**Work to be completed**
Number of lines with "indagine" in the listing: report it, and nothing else.

[Start of section]

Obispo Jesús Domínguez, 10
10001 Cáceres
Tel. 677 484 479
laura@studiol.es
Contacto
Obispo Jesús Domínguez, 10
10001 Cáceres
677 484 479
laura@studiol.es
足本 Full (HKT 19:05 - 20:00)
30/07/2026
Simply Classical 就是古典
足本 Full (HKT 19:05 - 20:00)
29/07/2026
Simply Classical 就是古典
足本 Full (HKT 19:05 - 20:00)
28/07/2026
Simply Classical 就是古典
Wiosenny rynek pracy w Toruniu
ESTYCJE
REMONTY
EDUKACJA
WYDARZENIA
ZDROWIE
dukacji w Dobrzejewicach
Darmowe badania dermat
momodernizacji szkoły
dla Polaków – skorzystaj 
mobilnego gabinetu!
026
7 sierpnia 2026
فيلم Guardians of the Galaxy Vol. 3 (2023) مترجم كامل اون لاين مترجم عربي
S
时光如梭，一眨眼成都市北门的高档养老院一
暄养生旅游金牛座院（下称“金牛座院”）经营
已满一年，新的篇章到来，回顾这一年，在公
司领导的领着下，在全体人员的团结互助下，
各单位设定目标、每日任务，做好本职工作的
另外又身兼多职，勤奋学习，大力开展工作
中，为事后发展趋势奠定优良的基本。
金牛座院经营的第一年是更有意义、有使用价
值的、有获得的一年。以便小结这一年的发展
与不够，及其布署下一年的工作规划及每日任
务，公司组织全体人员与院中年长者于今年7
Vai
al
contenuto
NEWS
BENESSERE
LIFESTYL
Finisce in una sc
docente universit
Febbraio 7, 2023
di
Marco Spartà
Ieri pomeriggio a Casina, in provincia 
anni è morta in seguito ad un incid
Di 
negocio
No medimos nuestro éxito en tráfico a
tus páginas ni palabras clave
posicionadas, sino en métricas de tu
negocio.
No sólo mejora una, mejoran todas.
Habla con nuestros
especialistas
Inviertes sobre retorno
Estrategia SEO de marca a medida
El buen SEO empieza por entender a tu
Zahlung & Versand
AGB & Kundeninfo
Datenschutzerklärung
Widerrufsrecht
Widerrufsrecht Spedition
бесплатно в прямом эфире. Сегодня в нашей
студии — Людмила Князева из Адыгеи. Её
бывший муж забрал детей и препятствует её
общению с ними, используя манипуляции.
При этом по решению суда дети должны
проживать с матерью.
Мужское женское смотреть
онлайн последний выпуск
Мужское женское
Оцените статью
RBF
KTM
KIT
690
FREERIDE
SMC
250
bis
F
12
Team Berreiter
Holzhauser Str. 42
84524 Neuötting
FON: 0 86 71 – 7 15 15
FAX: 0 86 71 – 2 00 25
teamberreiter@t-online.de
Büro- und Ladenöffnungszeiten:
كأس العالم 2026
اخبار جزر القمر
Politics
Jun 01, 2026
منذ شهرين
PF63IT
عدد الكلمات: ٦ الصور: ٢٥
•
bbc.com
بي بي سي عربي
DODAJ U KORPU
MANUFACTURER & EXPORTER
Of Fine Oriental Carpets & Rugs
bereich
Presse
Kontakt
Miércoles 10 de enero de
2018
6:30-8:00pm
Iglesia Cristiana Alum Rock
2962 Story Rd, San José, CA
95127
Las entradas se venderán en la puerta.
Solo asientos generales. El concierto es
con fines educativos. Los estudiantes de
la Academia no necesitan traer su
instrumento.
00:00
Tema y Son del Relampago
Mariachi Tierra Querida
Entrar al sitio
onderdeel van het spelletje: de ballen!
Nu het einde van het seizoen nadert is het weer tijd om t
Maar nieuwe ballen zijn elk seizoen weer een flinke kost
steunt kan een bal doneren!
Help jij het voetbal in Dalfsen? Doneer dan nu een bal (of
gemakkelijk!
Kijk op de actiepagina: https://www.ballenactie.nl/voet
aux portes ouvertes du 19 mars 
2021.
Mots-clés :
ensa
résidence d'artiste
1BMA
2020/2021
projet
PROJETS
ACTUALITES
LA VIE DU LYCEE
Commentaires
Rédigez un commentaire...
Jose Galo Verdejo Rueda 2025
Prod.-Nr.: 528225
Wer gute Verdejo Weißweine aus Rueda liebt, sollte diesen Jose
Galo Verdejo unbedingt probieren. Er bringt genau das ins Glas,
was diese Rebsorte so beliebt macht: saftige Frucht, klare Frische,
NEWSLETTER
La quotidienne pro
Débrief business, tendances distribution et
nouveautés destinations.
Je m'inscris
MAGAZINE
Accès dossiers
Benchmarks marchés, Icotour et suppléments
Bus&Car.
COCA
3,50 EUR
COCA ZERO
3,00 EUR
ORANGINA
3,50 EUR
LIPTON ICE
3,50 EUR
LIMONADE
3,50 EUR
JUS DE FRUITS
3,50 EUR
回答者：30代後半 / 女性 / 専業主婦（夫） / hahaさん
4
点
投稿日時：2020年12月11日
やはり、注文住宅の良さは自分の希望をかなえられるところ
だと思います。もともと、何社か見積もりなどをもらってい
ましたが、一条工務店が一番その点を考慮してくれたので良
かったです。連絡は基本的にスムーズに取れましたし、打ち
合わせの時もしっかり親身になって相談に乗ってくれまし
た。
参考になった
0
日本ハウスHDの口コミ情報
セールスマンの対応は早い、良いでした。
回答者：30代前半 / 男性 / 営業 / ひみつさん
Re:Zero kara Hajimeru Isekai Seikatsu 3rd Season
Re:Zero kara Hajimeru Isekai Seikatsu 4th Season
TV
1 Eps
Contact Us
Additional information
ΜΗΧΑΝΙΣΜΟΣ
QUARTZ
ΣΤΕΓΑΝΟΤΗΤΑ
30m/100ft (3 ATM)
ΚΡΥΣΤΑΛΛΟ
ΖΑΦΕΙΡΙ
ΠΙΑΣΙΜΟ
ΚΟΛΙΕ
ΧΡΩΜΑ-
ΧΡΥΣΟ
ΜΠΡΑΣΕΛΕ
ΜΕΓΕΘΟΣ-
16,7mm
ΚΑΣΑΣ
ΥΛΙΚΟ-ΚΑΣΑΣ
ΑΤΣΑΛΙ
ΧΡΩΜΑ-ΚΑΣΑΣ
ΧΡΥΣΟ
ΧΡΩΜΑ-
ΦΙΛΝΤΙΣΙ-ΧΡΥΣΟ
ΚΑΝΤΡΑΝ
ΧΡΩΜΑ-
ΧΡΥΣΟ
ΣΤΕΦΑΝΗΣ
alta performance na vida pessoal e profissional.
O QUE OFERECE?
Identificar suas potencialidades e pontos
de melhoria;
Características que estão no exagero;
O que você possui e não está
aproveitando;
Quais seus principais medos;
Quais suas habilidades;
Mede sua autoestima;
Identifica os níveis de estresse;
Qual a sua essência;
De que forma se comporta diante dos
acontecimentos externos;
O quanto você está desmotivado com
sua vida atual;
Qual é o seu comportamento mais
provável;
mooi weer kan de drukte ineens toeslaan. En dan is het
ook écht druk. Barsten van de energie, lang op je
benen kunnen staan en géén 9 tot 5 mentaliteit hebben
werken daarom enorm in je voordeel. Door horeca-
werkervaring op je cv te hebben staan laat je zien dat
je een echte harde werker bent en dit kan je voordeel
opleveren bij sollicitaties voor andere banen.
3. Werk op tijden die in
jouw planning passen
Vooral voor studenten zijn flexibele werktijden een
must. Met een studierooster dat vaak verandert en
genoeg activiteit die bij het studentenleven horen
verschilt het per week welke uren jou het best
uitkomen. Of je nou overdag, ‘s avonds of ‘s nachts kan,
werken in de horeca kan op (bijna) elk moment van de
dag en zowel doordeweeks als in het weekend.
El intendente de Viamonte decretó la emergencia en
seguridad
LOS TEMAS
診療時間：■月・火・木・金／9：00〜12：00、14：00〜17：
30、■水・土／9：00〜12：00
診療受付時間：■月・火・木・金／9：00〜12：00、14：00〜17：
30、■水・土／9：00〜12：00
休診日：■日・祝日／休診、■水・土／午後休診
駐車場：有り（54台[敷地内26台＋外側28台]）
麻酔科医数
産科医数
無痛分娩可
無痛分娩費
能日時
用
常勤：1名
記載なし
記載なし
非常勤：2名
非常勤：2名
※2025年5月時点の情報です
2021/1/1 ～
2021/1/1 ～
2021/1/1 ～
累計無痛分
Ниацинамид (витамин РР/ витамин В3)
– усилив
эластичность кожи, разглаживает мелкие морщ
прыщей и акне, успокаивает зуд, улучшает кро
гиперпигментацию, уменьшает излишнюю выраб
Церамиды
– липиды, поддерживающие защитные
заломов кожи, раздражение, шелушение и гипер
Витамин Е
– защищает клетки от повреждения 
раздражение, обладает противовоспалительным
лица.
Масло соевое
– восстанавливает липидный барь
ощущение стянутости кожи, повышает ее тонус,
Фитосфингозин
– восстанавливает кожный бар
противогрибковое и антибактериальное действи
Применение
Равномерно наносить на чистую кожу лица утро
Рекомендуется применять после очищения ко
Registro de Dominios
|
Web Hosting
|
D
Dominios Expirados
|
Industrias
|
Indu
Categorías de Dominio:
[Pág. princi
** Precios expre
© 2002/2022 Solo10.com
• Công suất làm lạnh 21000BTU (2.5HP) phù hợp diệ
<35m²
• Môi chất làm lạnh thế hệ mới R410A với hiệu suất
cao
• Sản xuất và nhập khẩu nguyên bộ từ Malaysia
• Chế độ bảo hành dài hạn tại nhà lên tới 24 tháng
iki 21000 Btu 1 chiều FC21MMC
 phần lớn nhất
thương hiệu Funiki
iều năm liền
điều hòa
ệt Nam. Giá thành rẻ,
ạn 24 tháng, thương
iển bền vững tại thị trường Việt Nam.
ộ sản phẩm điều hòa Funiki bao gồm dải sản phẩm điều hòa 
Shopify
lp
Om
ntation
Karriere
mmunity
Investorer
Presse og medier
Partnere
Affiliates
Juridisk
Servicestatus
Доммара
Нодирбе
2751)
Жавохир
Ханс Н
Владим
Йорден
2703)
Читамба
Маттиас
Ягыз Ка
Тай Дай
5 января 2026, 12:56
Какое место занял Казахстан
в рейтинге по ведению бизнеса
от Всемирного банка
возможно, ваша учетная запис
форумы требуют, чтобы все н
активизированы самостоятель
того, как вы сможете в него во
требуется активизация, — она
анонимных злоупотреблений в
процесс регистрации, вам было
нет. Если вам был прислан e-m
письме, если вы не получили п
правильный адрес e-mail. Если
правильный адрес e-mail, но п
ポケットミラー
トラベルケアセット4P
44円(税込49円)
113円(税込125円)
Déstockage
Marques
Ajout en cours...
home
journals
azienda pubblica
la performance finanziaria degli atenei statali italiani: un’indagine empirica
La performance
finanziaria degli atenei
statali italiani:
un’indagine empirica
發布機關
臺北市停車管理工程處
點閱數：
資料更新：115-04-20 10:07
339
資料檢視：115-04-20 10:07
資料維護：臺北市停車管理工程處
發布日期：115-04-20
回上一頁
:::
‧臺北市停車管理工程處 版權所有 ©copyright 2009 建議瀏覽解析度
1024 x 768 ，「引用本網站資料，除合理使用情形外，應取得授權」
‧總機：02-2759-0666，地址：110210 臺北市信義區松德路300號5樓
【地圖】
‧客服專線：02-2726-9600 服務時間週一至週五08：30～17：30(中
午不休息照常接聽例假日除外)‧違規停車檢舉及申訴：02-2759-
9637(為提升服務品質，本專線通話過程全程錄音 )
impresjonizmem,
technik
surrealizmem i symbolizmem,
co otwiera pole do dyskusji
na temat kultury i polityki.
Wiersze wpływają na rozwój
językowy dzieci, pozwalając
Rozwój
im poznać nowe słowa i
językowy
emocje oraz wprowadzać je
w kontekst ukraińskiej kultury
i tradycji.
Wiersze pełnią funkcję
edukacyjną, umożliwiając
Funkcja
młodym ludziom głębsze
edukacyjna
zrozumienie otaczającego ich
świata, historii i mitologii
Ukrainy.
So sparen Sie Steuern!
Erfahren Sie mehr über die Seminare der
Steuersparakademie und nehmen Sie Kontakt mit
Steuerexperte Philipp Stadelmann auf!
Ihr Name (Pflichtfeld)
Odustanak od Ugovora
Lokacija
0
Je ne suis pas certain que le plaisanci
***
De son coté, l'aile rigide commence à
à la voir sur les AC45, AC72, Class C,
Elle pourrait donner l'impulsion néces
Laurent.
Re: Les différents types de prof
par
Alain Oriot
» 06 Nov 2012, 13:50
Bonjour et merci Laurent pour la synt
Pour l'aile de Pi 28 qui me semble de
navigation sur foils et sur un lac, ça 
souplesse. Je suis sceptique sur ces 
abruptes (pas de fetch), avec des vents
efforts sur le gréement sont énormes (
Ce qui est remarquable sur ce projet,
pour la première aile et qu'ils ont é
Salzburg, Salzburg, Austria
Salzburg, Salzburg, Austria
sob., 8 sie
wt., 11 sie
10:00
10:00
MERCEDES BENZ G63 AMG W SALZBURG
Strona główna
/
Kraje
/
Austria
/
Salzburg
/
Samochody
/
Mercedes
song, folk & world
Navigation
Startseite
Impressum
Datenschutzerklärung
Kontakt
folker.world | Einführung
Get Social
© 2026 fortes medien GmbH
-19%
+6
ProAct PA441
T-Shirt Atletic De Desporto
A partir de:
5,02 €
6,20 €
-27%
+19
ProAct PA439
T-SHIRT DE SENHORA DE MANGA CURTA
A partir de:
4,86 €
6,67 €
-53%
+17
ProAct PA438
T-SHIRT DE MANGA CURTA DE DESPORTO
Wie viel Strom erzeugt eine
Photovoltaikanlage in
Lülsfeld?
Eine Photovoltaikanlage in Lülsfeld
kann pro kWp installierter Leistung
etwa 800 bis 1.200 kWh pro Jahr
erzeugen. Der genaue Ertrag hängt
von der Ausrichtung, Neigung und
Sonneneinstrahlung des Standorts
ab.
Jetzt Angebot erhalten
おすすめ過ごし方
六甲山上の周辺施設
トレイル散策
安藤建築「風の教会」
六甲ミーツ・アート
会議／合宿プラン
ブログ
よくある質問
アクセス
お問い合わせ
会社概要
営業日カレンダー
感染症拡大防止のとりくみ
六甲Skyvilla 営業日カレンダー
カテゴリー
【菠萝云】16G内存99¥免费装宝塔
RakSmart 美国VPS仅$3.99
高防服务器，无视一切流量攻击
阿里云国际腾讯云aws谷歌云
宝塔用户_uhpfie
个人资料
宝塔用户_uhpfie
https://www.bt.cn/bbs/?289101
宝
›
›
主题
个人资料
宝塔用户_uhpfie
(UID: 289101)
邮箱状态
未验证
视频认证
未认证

[End of section]

**Answer section**
2